(TASK DIRECTIONS)
Start at the line with "Safe Opening Office Lockouts" in the records below, stop at the line with "Looking ahead to", and return every line in that span exactly, the two end lines included.
◆ ◆ ◆ ◆
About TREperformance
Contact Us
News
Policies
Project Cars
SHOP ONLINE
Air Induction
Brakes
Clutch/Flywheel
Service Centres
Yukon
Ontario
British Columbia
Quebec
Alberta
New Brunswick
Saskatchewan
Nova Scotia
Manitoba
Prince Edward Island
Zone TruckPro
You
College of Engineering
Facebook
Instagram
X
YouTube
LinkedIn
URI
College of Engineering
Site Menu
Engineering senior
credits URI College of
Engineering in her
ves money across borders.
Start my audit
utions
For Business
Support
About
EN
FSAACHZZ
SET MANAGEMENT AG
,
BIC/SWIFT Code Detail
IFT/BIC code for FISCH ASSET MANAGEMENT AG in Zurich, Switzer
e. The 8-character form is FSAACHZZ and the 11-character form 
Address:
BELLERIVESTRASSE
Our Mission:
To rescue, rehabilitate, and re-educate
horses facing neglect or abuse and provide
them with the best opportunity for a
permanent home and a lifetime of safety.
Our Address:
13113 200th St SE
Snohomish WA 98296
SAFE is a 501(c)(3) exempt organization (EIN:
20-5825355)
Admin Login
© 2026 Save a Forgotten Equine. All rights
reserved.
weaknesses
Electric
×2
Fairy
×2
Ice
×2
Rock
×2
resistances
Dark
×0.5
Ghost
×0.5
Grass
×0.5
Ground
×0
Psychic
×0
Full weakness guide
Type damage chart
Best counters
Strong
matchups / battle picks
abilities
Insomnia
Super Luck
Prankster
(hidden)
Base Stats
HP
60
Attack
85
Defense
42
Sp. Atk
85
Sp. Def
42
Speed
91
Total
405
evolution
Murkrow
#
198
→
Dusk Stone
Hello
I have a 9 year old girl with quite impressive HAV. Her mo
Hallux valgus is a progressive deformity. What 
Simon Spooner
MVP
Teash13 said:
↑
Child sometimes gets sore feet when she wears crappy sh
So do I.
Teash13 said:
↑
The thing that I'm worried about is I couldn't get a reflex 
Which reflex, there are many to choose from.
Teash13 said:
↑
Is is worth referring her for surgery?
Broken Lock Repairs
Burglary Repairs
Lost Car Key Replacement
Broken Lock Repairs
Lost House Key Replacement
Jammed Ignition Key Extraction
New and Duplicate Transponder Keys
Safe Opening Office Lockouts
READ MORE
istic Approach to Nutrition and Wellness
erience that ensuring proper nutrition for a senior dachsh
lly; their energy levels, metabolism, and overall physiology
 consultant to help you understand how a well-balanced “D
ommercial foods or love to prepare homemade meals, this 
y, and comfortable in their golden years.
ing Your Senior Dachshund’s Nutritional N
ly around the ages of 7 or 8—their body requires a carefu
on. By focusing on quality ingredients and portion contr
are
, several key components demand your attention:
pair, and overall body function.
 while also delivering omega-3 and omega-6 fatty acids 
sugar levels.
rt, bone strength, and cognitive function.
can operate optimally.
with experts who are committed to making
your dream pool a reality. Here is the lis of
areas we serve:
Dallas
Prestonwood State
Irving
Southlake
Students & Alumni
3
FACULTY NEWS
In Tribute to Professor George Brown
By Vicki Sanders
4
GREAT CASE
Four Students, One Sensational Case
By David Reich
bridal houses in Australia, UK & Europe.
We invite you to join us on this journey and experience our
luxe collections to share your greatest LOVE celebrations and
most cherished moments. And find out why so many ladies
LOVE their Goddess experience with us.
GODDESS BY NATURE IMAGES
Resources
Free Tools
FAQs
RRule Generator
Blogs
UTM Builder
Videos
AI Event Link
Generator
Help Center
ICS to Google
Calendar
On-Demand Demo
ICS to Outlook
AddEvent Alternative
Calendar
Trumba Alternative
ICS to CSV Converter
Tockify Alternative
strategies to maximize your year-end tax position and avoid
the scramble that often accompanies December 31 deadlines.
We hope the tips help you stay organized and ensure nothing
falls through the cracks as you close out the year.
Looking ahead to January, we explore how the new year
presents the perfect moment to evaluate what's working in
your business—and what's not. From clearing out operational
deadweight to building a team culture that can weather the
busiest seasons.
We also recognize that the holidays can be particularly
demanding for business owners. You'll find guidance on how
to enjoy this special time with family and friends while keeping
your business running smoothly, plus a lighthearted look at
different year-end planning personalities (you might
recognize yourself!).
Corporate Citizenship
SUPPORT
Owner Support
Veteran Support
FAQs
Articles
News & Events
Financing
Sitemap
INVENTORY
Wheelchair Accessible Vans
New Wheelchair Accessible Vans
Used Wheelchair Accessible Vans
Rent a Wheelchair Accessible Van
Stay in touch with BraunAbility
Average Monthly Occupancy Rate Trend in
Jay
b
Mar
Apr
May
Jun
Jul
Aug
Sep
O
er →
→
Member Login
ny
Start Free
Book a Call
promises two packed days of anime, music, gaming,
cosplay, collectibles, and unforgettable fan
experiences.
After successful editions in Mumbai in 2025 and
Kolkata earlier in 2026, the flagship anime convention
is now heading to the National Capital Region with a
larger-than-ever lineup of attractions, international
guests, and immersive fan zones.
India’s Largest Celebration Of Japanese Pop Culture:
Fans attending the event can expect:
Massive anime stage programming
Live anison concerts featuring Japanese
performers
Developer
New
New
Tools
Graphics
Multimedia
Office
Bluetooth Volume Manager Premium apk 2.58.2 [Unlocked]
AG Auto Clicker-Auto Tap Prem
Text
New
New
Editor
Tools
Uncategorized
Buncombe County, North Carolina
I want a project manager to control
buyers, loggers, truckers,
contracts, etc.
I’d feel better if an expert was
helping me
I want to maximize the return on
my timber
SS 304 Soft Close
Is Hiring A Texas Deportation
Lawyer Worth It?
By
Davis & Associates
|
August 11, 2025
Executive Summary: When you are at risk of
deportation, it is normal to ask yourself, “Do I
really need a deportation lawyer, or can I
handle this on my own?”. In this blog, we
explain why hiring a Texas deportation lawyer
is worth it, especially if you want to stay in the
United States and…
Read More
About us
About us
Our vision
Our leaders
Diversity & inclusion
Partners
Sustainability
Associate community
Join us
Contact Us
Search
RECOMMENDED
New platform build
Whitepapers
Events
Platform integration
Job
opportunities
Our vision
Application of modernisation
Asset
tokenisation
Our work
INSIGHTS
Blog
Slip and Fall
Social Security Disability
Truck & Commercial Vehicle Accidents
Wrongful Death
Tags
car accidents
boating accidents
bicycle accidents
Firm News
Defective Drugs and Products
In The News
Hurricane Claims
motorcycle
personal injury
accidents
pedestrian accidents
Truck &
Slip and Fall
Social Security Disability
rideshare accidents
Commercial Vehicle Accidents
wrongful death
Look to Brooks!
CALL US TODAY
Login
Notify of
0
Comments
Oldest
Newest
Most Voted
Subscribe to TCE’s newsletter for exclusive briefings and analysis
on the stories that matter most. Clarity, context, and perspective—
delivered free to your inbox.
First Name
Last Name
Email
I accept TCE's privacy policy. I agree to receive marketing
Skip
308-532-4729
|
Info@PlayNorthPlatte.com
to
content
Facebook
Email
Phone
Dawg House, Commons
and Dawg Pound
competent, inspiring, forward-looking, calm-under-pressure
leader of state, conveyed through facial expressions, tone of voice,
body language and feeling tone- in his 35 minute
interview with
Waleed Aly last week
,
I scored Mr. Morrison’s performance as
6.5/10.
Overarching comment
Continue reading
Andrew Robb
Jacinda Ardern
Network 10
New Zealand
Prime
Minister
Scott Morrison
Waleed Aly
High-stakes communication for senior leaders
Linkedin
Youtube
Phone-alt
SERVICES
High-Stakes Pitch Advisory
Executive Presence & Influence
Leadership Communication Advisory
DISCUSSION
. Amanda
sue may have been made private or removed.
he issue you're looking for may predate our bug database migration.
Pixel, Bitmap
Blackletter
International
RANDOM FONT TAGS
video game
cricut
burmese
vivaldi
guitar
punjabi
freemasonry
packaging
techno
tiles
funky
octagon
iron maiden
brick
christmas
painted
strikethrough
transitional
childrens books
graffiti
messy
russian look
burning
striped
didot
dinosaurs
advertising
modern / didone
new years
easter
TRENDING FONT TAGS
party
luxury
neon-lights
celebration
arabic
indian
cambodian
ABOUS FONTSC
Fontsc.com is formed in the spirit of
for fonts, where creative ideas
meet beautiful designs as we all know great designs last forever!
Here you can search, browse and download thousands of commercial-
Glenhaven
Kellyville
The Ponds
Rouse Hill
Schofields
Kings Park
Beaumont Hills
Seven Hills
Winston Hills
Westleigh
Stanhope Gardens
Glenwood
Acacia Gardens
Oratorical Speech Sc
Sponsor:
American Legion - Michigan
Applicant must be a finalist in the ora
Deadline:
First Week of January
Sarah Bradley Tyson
◆ ◆ ◆ ◆
(EXPECTED ANSWER)
Safe Opening Office Lockouts
READ MORE
istic Approach to Nutrition and Wellness
erience that ensuring proper nutrition for a senior dachsh
lly; their energy levels, metabolism, and overall physiology
 consultant to help you understand how a well-balanced “D
ommercial foods or love to prepare homemade meals, this 
y, and comfortable in their golden years.
ing Your Senior Dachshund’s Nutritional N
ly around the ages of 7 or 8—their body requires a carefu
on. By focusing on quality ingredients and portion contr
are
, several key components demand your attention:
pair, and overall body function.
 while also delivering omega-3 and omega-6 fatty acids 
sugar levels.
rt, bone strength, and cognitive function.
can operate optimally.
with experts who are committed to making
your dream pool a reality. Here is the lis of
areas we serve:
Dallas
Prestonwood State
Irving
Southlake
Students & Alumni
3
FACULTY NEWS
In Tribute to Professor George Brown
By Vicki Sanders
4
GREAT CASE
Four Students, One Sensational Case
By David Reich
bridal houses in Australia, UK & Europe.
We invite you to join us on this journey and experience our
luxe collections to share your greatest LOVE celebrations and
most cherished moments. And find out why so many ladies
LOVE their Goddess experience with us.
GODDESS BY NATURE IMAGES
Resources
Free Tools
FAQs
RRule Generator
Blogs
UTM Builder
Videos
AI Event Link
Generator
Help Center
ICS to Google
Calendar
On-Demand Demo
ICS to Outlook
AddEvent Alternative
Calendar
Trumba Alternative
ICS to CSV Converter
Tockify Alternative
strategies to maximize your year-end tax position and avoid
the scramble that often accompanies December 31 deadlines.
We hope the tips help you stay organized and ensure nothing
falls through the cracks as you close out the year.
Looking ahead to January, we explore how the new year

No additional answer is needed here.